=== What you are asked to do ===
Output every entry below word for word, without its pictures.

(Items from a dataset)

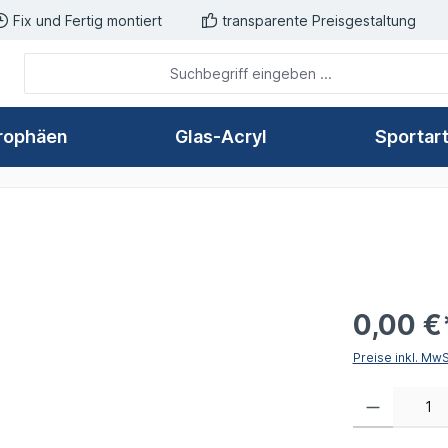
Fix und Fertig montiert
transparente Preisgestaltung
rophäen
Glas-Acryl
Sportar
0,00 €
Preise inkl. Mw
Produkt Anzahl:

=== Solution ===
Fix und Fertig montiert
transparente Preisgestaltung
rophäen
Glas-Acryl
Sportar
0,00 €
Preise inkl. Mw
Produkt Anzahl:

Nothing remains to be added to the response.